Front view of the tall, black racks of compute nodes in the former Longhorn subsystem of TACC Frontera. Each node is marked by a row of 4 green lights, possibly indicating the status of the 4 Tesla V100s hosted by the node.
Tesla V100 servers in the former Longhorn subsystem of Frontera.

At inception, the leadership-class Frontera system at the Texas Advanced Computing Center included two GPU subsystems. The one shown in the top figure, called "Longhorn", was suitable for double-precision work. Prior to its decommissioning in 2022, it had over 400 NVIDIA Tesla V100 GPU accelerators hosted in 100+ IBM POWER9-based AC922 servers, with 4 GPUs per server.
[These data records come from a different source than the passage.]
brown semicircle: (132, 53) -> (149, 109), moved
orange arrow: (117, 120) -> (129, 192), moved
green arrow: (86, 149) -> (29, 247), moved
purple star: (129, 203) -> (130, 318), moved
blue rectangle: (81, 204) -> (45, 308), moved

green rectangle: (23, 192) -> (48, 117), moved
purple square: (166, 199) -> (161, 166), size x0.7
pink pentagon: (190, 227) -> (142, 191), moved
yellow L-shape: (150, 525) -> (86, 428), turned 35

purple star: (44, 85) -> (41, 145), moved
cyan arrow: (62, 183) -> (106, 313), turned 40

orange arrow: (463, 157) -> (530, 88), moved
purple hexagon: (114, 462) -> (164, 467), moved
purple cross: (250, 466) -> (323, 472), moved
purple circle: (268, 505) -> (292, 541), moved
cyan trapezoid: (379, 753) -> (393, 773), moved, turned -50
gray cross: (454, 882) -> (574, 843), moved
A full account of the properties of the Tesla V100 is found in a prior topic of the Understanding GPU Architecture roadmap. The remaining subsystem, which can be accessed via special queues on Frontera, consists of 360 NVIDIA Quadro RTX 5000 graphics cards hosted in Dell/Intel Broadwell-based servers, again featuring 4 GPUs per server. Frontera's original pair of GPU subsystems combined to contribute 11 petaflop/s of single precision computing power to Frontera, serving to accelerate artificial intelligence, machine learning, and molecular dynamics research.
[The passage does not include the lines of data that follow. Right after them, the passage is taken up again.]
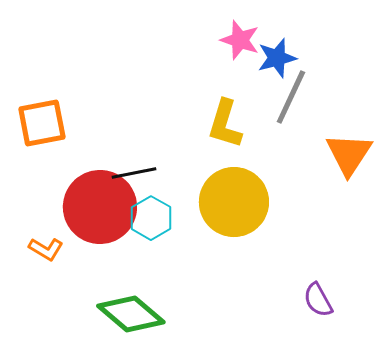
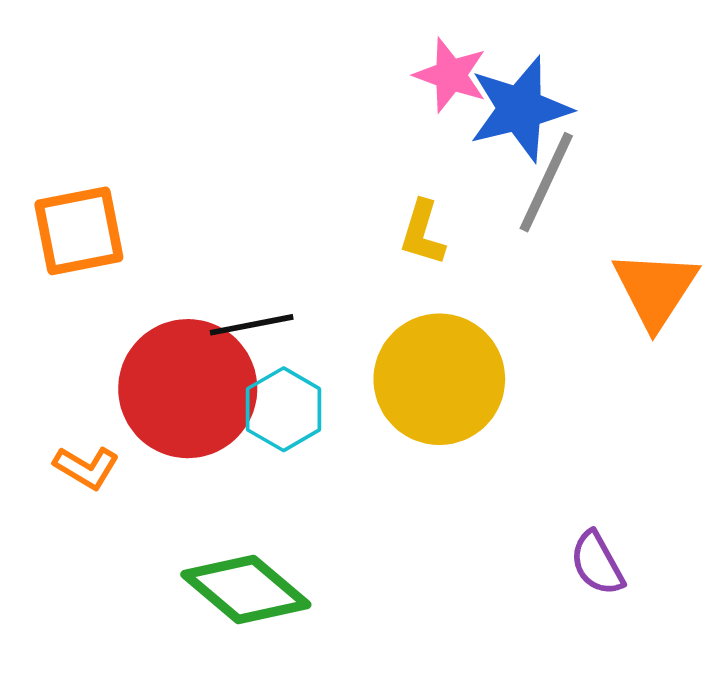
blue star: (277, 58) -> (520, 109), size x1.4
yellow L-shape: (225, 124) -> (422, 233), size x0.7

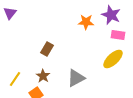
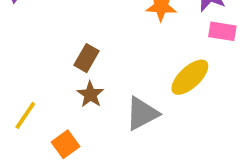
yellow ellipse: (113, 59) -> (190, 77), moved
brown star: (43, 76) -> (90, 94), moved

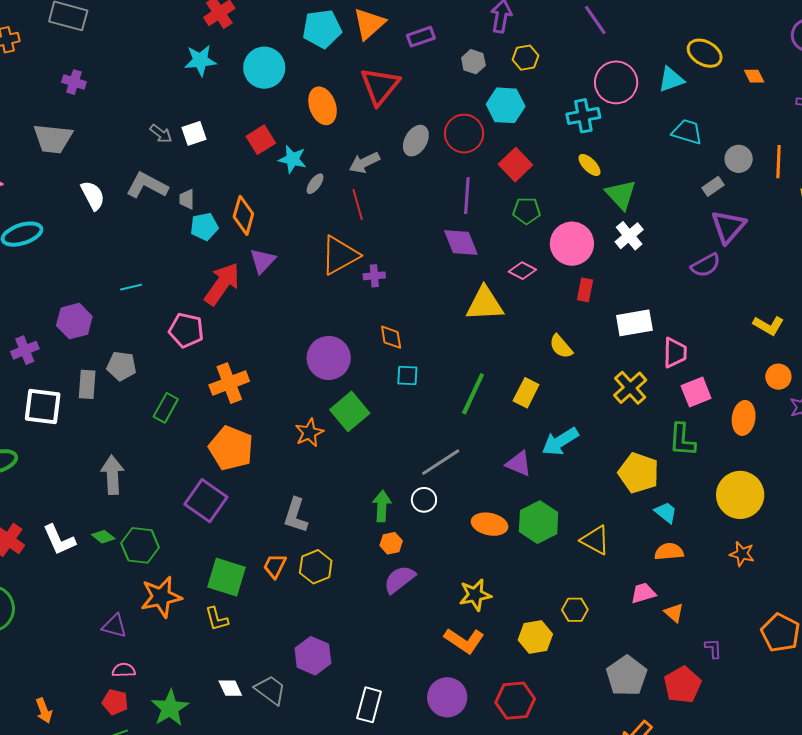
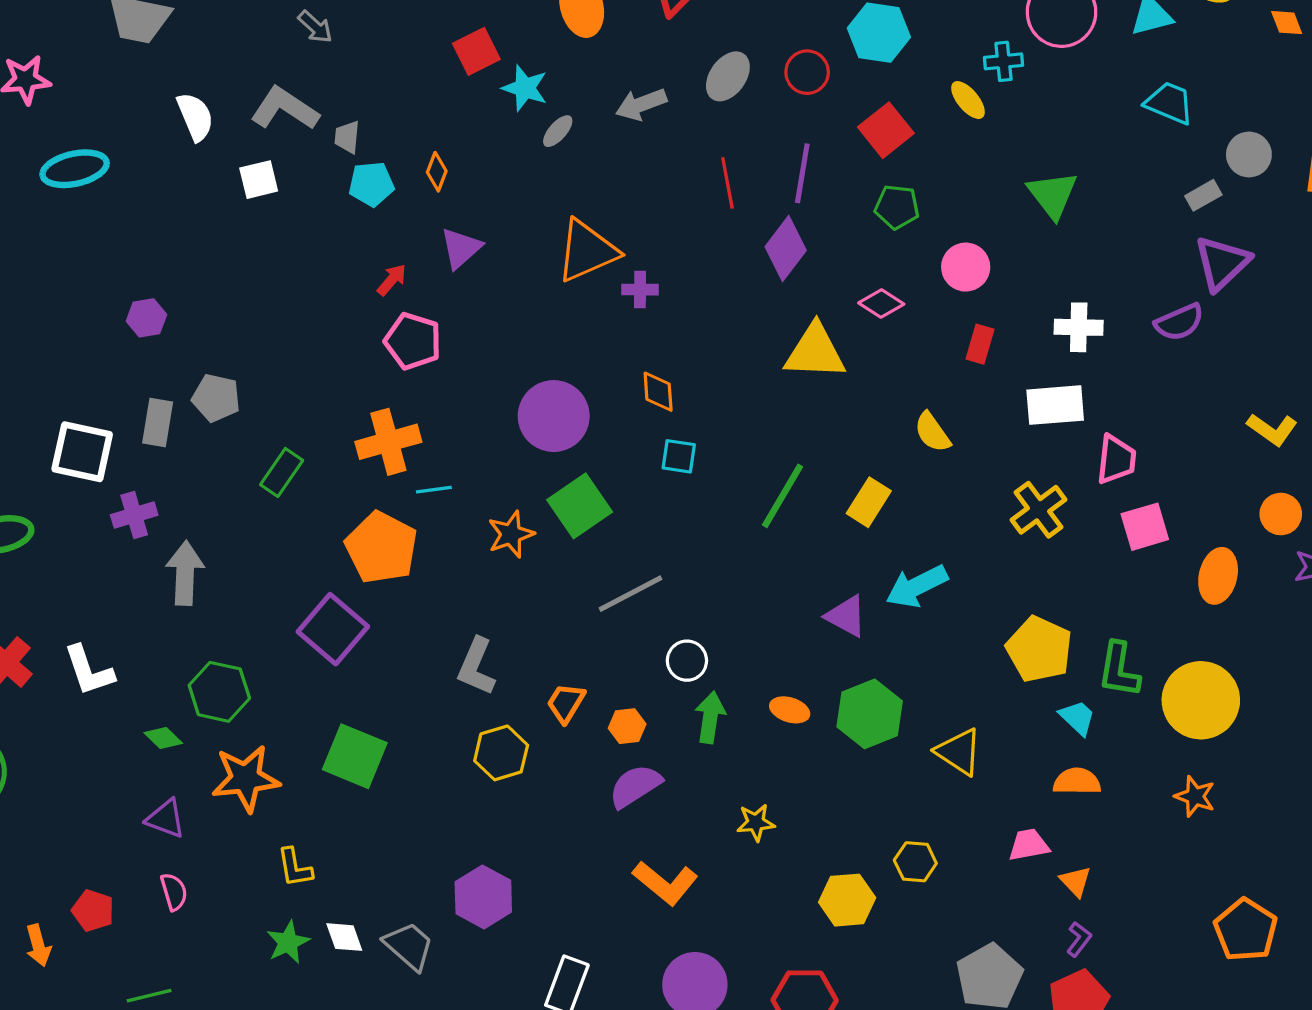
cyan cross: (583, 116) -> (1003, 61), size x0.7
white square: (194, 133) -> (259, 180), moved
red circle: (464, 134) -> (807, 72), size x0.7
yellow ellipse: (589, 165) -> (968, 100), moved
red line: (358, 205) -> (727, 183), moved
orange diamond: (243, 215) -> (437, 172), size x0.6
white cross: (629, 236) -> (1079, 327), moved, turned 36
purple diamond: (461, 242) -> (786, 249), turned 54
pink circle: (572, 244) -> (966, 267), size x0.7
red arrow: (222, 284) -> (392, 280), size x0.5
cyan line: (131, 287) -> (434, 490), moved
purple hexagon: (74, 321) -> (146, 318), size x0.7
pink pentagon: (186, 330) -> (413, 341), moved
purple cross: (25, 350) -> (134, 515), moved
green L-shape: (682, 440) -> (1119, 670), moved
gray line: (441, 462) -> (631, 594), moved
green arrow: (382, 506) -> (710, 717), moved
orange ellipse: (490, 524) -> (790, 710), size x0.7
green diamond: (103, 537) -> (163, 738), moved
orange trapezoid: (275, 566) -> (566, 703), moved
yellow star: (475, 595) -> (756, 823), size x0.7
yellow L-shape: (217, 619) -> (295, 868), moved
orange L-shape: (464, 641) -> (665, 883), moved
purple L-shape: (713, 648) -> (1079, 939), moved, turned 35
pink semicircle: (124, 670) -> (174, 892), turned 70
red pentagon: (115, 702) -> (93, 911), moved
green star: (170, 708) -> (288, 942), moved, size x0.7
View down into a bank of liquid-immersed servers, each of which hosts 4 NVIDIA Quadro RTX 5000 GPUs.
Quadro RTX 5000 servers at TACC with liquid cooling by GRC.

Interestingly, due to the very high concentrations of heat-generating computing power, Frontera's design includes special features to cool its components so they can run at top speed. Nearly all its racks and servers are water cooled, since standard air cooling with fans would be insufficient. The NVIDIA Quadros in particular are cooled in a very unusual way: as shown in the second figure, they are completely submerged in baths of liquid coolant, a solution developed by GRC. (The V100s in the former Longhorn subsystem happened to be air-cooled. However, if Longhorn had possessed 6 V100s per node instead of 4, then the water-cooled variant of the IBM AC922 servers would have been required.)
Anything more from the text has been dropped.